At at least one point in your programming career, you’ll be asked to generate a PDF. Maybe receipts are legally required to be in PDF format, or you need to send something to a printer, or most commonly, many users just expect PDF reports.
So you search Google for “how to generate a PDF with Python.” You’ll find three options:
- PyFPDF, or similar build-a-pdf-line-by-line open-source libraries
- Python-pdfkit, or similar HTML-to-PDF browser-based open-source libraries
- Commercial engines, like DocRaptor or PDFreactor
What are the differences? Advantages and disadvantages? How do you choose? Let me explain.
Build a PDF Line-By-Line
Here’s the default code example for PyFPDF:
from fpdf import FPDF
pdf = FPDF()
pdf.add_page()
pdf.set_font('Arial', 'B', 16)
pdf.cell(40, 10, 'Hello World!')
pdf.output('tuto1.pdf', 'F')
For many use cases, this is ideal. You’ll get the exact PDF you want, every time. But as you can see, it requires building the PDF object by object, line by line.
It’s common to already a document written in HTML, or perhaps as a developer you’re most familiar with building frontend code with HTML and CSS. In this case, you probably want an HTML to PDF solution.
Browser-Based Engines
Alternatively, there are many HTML to PDF libraries based on various browsers. Headless Chrome is extremely popular these days (as it should be), but there are many older tools built on PhantomJS and wkhtmltopdf (don’t use these; they rely on ancient webkit engines).

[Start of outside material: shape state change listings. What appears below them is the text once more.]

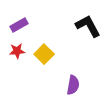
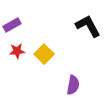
purple rectangle: moved 7 px left
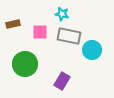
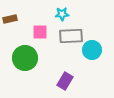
cyan star: rotated 16 degrees counterclockwise
brown rectangle: moved 3 px left, 5 px up
gray rectangle: moved 2 px right; rotated 15 degrees counterclockwise
green circle: moved 6 px up
purple rectangle: moved 3 px right
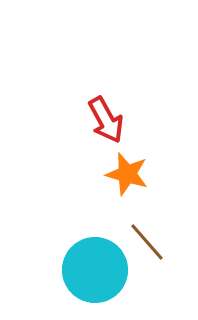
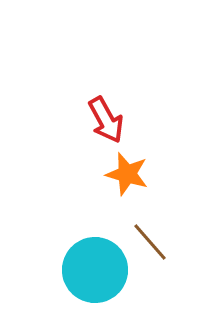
brown line: moved 3 px right
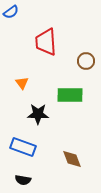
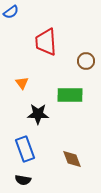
blue rectangle: moved 2 px right, 2 px down; rotated 50 degrees clockwise
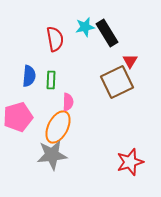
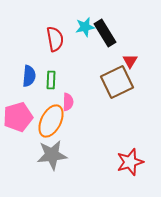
black rectangle: moved 2 px left
orange ellipse: moved 7 px left, 6 px up
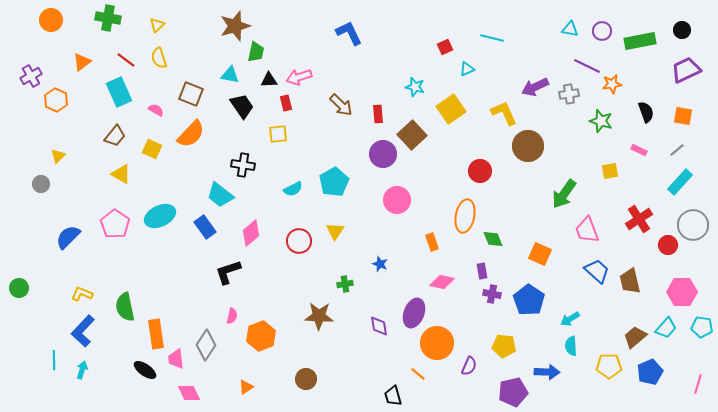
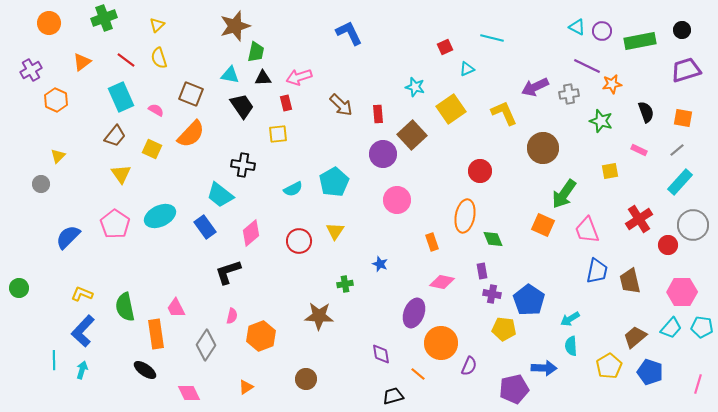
green cross at (108, 18): moved 4 px left; rotated 30 degrees counterclockwise
orange circle at (51, 20): moved 2 px left, 3 px down
cyan triangle at (570, 29): moved 7 px right, 2 px up; rotated 18 degrees clockwise
purple trapezoid at (686, 70): rotated 8 degrees clockwise
purple cross at (31, 76): moved 6 px up
black triangle at (269, 80): moved 6 px left, 2 px up
cyan rectangle at (119, 92): moved 2 px right, 5 px down
orange square at (683, 116): moved 2 px down
brown circle at (528, 146): moved 15 px right, 2 px down
yellow triangle at (121, 174): rotated 25 degrees clockwise
orange square at (540, 254): moved 3 px right, 29 px up
blue trapezoid at (597, 271): rotated 60 degrees clockwise
purple diamond at (379, 326): moved 2 px right, 28 px down
cyan trapezoid at (666, 328): moved 5 px right
orange circle at (437, 343): moved 4 px right
yellow pentagon at (504, 346): moved 17 px up
pink trapezoid at (176, 359): moved 51 px up; rotated 20 degrees counterclockwise
yellow pentagon at (609, 366): rotated 30 degrees counterclockwise
blue arrow at (547, 372): moved 3 px left, 4 px up
blue pentagon at (650, 372): rotated 30 degrees counterclockwise
purple pentagon at (513, 392): moved 1 px right, 3 px up
black trapezoid at (393, 396): rotated 90 degrees clockwise
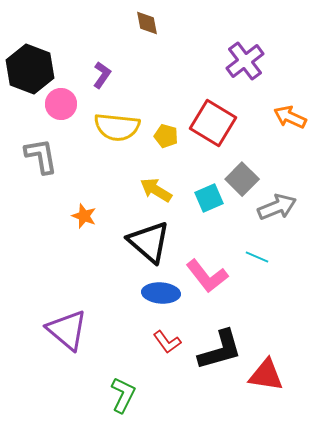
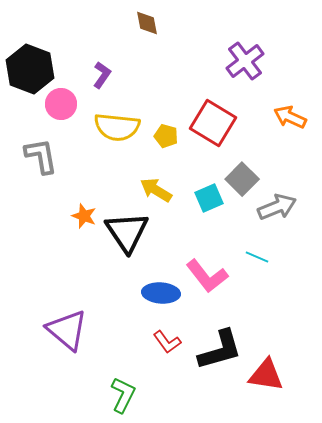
black triangle: moved 22 px left, 10 px up; rotated 15 degrees clockwise
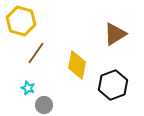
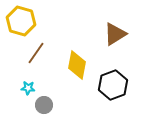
cyan star: rotated 16 degrees counterclockwise
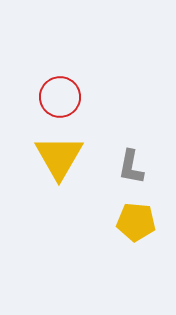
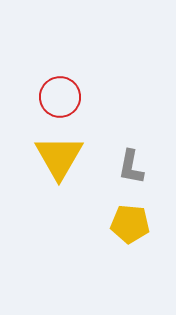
yellow pentagon: moved 6 px left, 2 px down
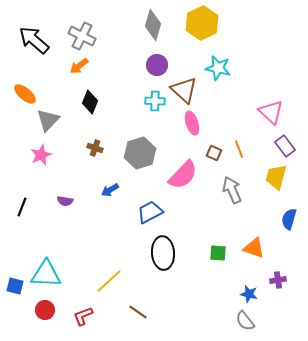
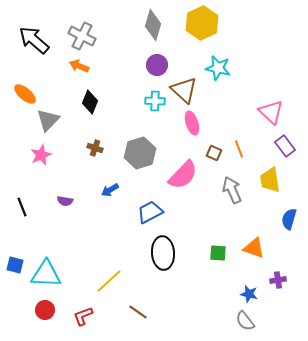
orange arrow: rotated 60 degrees clockwise
yellow trapezoid: moved 6 px left, 3 px down; rotated 24 degrees counterclockwise
black line: rotated 42 degrees counterclockwise
blue square: moved 21 px up
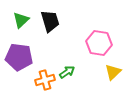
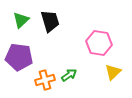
green arrow: moved 2 px right, 3 px down
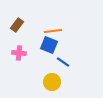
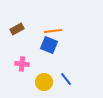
brown rectangle: moved 4 px down; rotated 24 degrees clockwise
pink cross: moved 3 px right, 11 px down
blue line: moved 3 px right, 17 px down; rotated 16 degrees clockwise
yellow circle: moved 8 px left
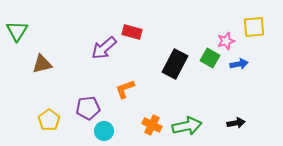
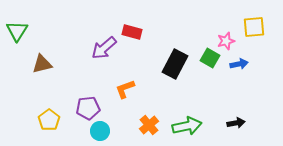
orange cross: moved 3 px left; rotated 24 degrees clockwise
cyan circle: moved 4 px left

These libraries are generally good for simple PDF documents, but they tend to break down under complex documents with more than one page or pixel-perfect design and layout requirements. This is because browsers are based on the concept of a single continuously-scrolling website page. They don’t understand “pages” at all.
pdfkit’s has a really simple interface:
import pdfkit
pdfkit.from_url('http://google.com', 'out.pdf')
pdfkit.from_file('test.html', 'out.pdf')
pdfkit.from_string('Hello!', 'out.pdf')
pychromepdf lets you use the more modern Headless Chrome generator, but it’s more complicated to set up and maintain.
Commercial Engines
Finally, as you can probably guess, the commercial PDF generators offer the most advanced functionality. That functionality comes at a price. A PDFreactor license starts at $2,500 and PrinceXML $3,800. DocRaptor’s online HTML to PDF API provides access to Prince’s engine starting at a more affordable $15/mo.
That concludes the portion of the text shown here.